_Exercise prompt_
Here are some records; copy every line that holds the word "your".
=== Excerpted records ===
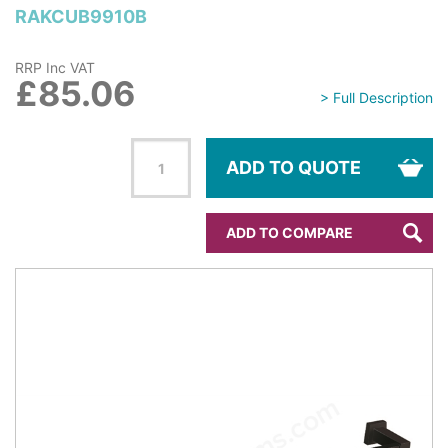
RAKCUB9910B
RRP Inc VAT
£85.06
> Full Description
ADD TO QUOTE
ADD TO COMPARE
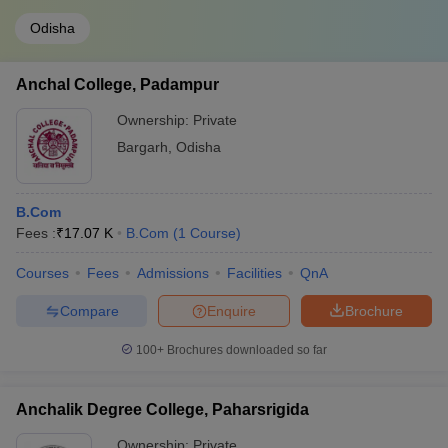
Odisha
Anchal College, Padampur
Ownership:
Private
Bargarh
,
Odisha
B.Com
Fees :
₹
17.07 K
B.Com
(
1
Course
)
Courses
Fees
Admissions
Facilities
QnA
Compare
Enquire
Brochure
100+
Brochures downloaded so far
Anchalik Degree College, Paharsrigida
Ownership:
Private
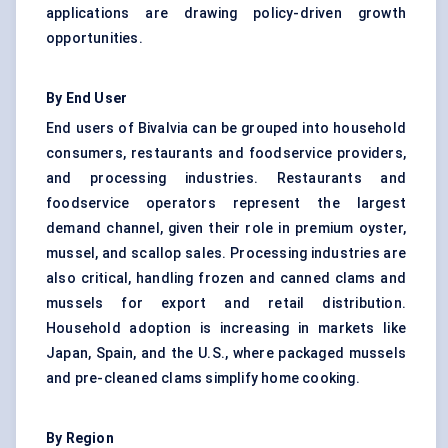
applications are drawing policy-driven growth
opportunities.
By End User
End users of Bivalvia can be grouped into household
consumers, restaurants and foodservice providers,
and processing industries. Restaurants and
foodservice operators represent the largest
demand channel, given their role in premium oyster,
mussel, and scallop sales. Processing industries are
also critical, handling frozen and canned clams and
mussels for export and retail distribution.
Household adoption is increasing in markets like
Japan, Spain, and the U.S., where packaged mussels
and pre-cleaned clams simplify home cooking.
By Region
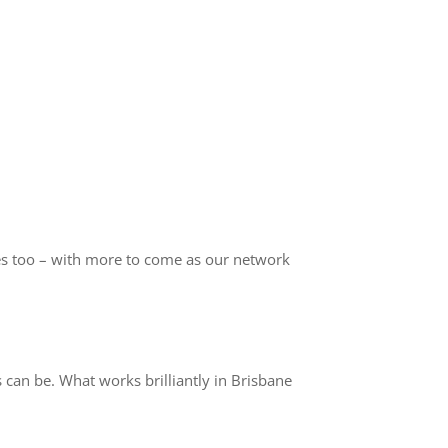
s too – with more to come as our network
can be. What works brilliantly in Brisbane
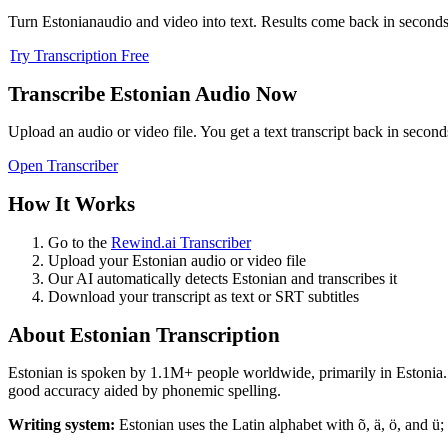
Turn
Estonian
audio and video into text. Results come back in seconds, 
Try Transcription Free
Transcribe
Estonian
Audio Now
Upload an audio or video file. You get a text transcript back in second
Open Transcriber
How It Works
Go to the
Rewind.ai Transcriber
Upload your
Estonian
audio or video file
Our AI automatically detects
Estonian
and transcribes it
Download your transcript as text or SRT subtitles
About
Estonian
Transcription
Estonian
is spoken by
1.1M+
people worldwide, primarily in
Estonia
.
good accuracy aided by phonemic spelling.
Writing system:
Estonian uses the Latin alphabet with õ, ä, ö, and ü; 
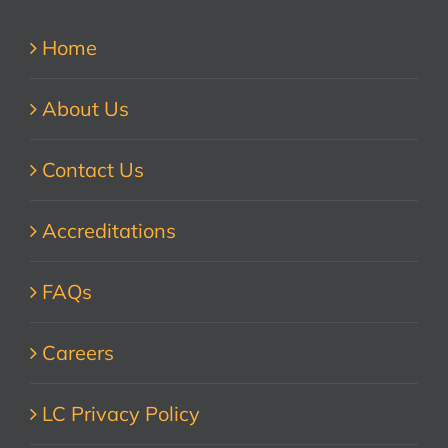
Home
About Us
Contact Us
Accreditations
FAQs
Careers
LC Privacy Policy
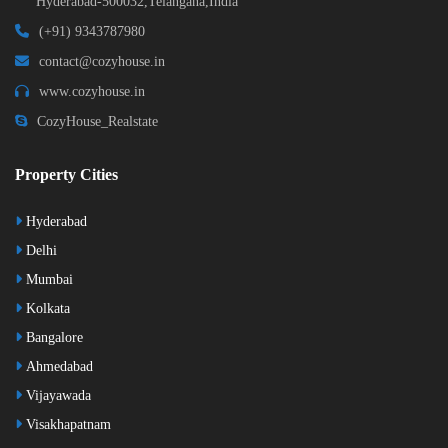
Hyderabad-500032,Telangana,India
(+91) 9343787980
contact@cozyhouse.in
www.cozyhouse.in
CozyHouse_Realstate
Property Cities
Hyderabad
Delhi
Mumbai
Kolkata
Bangalore
Ahmedabad
Vijayawada
Visakhapatnam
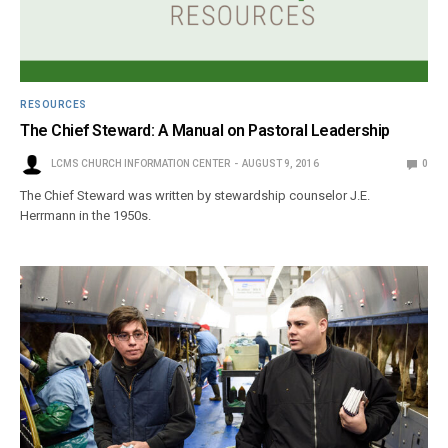
RESOURCES
The Chief Steward: A Manual on Pastoral Leadership
LCMS CHURCH INFORMATION CENTER
AUGUST 9, 2016
0
The Chief Steward was written by stewardship counselor J.E.
Herrmann in the 1950s.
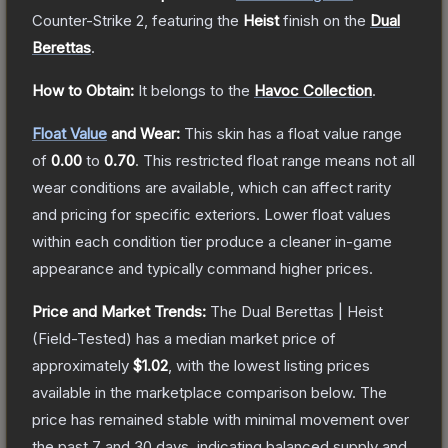
Counter-Strike 2
, featuring the
Heist
finish on the
Dual
Berettas
.
How to Obtain:
It belongs to the
Havoc Collection
.
Float Value
and Wear:
This skin has a float value range
of
0.00
to
0.70
.
This restricted float range means not all
wear conditions are available, which can affect rarity
and pricing for specific exteriors.
Lower float values
within each condition tier produce a cleaner in-game
appearance and typically command higher prices.
Price and Market Trends:
The
Dual Berettas | Heist
(Field-Tested)
has a median market price of
approximately
$1.02
, with the lowest listing prices
available in the marketplace comparison below.
The
price has remained stable with minimal movement over
the past 7 and 30 days, indicating balanced supply and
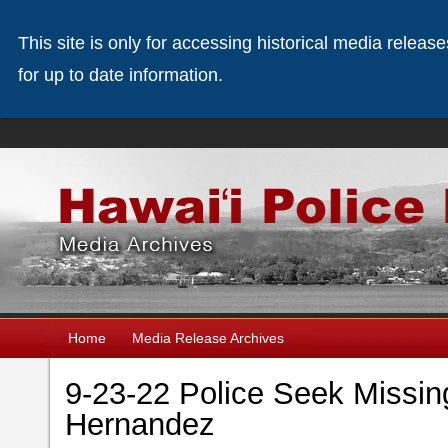
This site is only for accessing historical media releas
for up to date information.
Home
Media Release Archives
9-23-22 Police Seek Missi
Hernandez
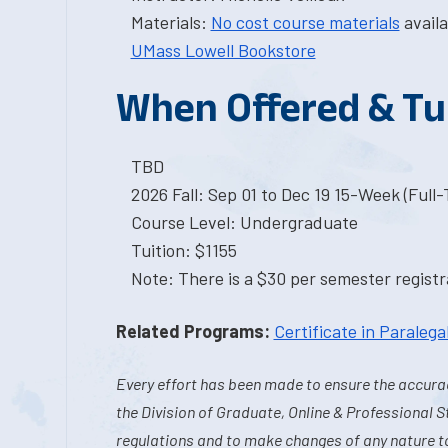
Materials:
No cost course materials
availa
UMass Lowell Bookstore
When Offered & Tu
TBD
2026 Fall: Sep 01 to Dec 19 15-Week (Full
Course Level: Undergraduate
Tuition: $1155
Note: There is a $30 per semester registra
Related Programs:
Certificate in Paralega
Every effort has been made to ensure the accurac
the Division of Graduate, Online & Professional S
regulations and to make changes of any nature t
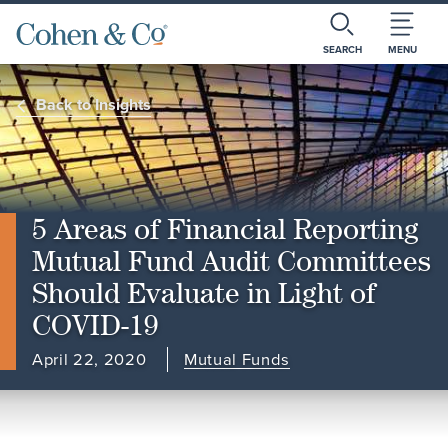
SEARCH
MENU
Back to Insights
5 Areas of Financial Reporting
Mutual Fund Audit Committees
Should Evaluate in Light of
COVID-19
April 22, 2020
Mutual Funds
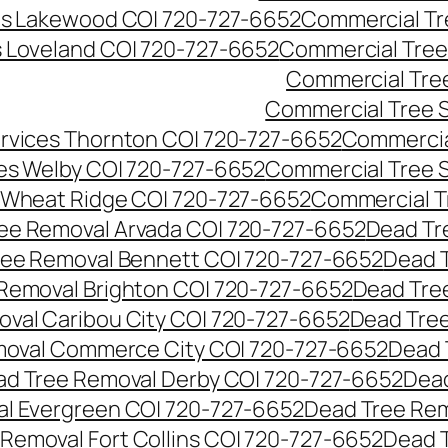
es Lakewood CO| 720-727-6652
Commercial Tr
s Loveland CO| 720-727-6652
Commercial Tree
Commercial Tre
Commercial Tree 
rvices Thornton CO| 720-727-6652
Commercia
es Welby CO| 720-727-6652
Commercial Tree 
 Wheat Ridge CO| 720-727-6652
Commercial T
ee Removal Arvada CO| 720-727-6652
Dead Tr
ree Removal Bennett CO| 720-727-6652
Dead 
Removal Brighton CO| 720-727-6652
Dead Tre
val Caribou City CO| 720-727-6652
Dead Tree
moval Commerce City CO| 720-727-6652
Dead 
d Tree Removal Derby CO| 720-727-6652
Dead
l Evergreen CO| 720-727-6652
Dead Tree Rem
Removal Fort Collins CO| 720-727-6652
Dead 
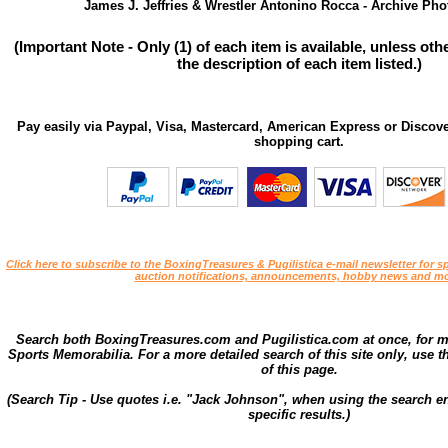
James J. Jeffries & Wrestler Antonino Rocca - Archive Phot
(Important Note - Only (1) of each item is available, unless ot
the description of each item listed.)
Pay easily via Paypal, Visa, Mastercard, American Express or Discove
shopping cart.
Click here to subscribe to the BoxingTreasures & Pugilistica e-mail newsletter for sp
auction notifications, announcements, hobby news and mo
Search both BoxingTreasures.com and Pugilistica.com at once, for 
Sports Memorabilia. For a more detailed search of this site only, use t
of this page.
(Search Tip - Use quotes i.e. "Jack Johnson", when using the search en
specific results.)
===
_Solution to the exercise_
Upload your
Download your transcript as text or SRT subtitles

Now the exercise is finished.